Pour le deuxième trimestre, la cible affichée tournait autour de 8,4 à 9,0 milliards d’euros de chiffre d’affaires, avec une marge brute entre 51 % et 52 %.
L’IA carbure toujours à la lithographie
ASML occupe une place que personne ne peut lui disputer : c’est le seul fabricant au monde de machines de lithographie EUV (extreme ultraviolet), indispensables pour produire les puces les plus avancées. De quoi en faire le fournisseur incontournable des fondeurs et fabricants de mémoire qui gonflent leurs capacités pour les serveurs et accélérateurs d’IA.

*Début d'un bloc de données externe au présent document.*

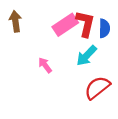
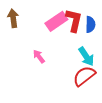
cyan arrow: (87, 56) -> (86, 56), moved, turned -78

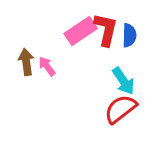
brown arrow: (13, 18) -> (26, 62), moved
pink arrow: (39, 56) -> (47, 66), moved

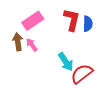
pink rectangle: (81, 31) -> (33, 21), moved
cyan arrow: (123, 81) -> (66, 62), moved

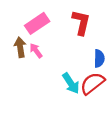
blue semicircle: (88, 24) -> (99, 58), moved
cyan arrow: (66, 62) -> (71, 83), moved

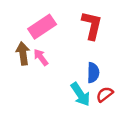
blue semicircle: (99, 58) -> (93, 73), moved
red semicircle: (92, 83) -> (105, 94), size x0.6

Les résultats du trimestre clos au 30 juin confirment la solidité de la demande. Le groupe a publié 9,33 milliards d’euros de chiffre d’affaires, au-dessus du consensus de 8,80 milliards cité par LSEG. Le bénéfice net atteint 2,92 milliards d’euros, contre 2,62 milliards attendus par les analystes.
Le marché absorbe, pour l’instant, la montée des besoins liés aux puces d’IA. La seule ombre au tableau : les ventes vers la Chine, toujours entourées d’incertitudes liées aux restrictions à l’export.
- Chiffre d’affaires T2 2026 : 9,33 milliards d’euros
- Bénéfice net T2 2026 : 2,92 milliards d’euros
- Guidance 2026 : 36 à 40 milliards d’euros
- Marge brute visée : 51 % à 53 %
Veldhoven face à sa propre capacité
Depuis son siège de Veldhoven, aux Pays-Bas, ASML fournit TSMC, Samsung, SK Hynix ou Micron, soit les groupes les plus exposés à la vague d’investissements dans les centres de données et la mémoire pour l’IA. Tous cherchent à ajouter de la capacité pour suivre le rythme.
Le WSJ note qu’ASML relève sa guidance sur une demande d’IA qui ne faiblit pas. Pour les investisseurs, la question a changé de nature. Ce n’est plus de savoir si la demande sera là, mais si l’usine hollandaise saura produire et livrer assez vite pour ne pas devenir elle-même le goulet d’étranglement de la ruée vers l’IA.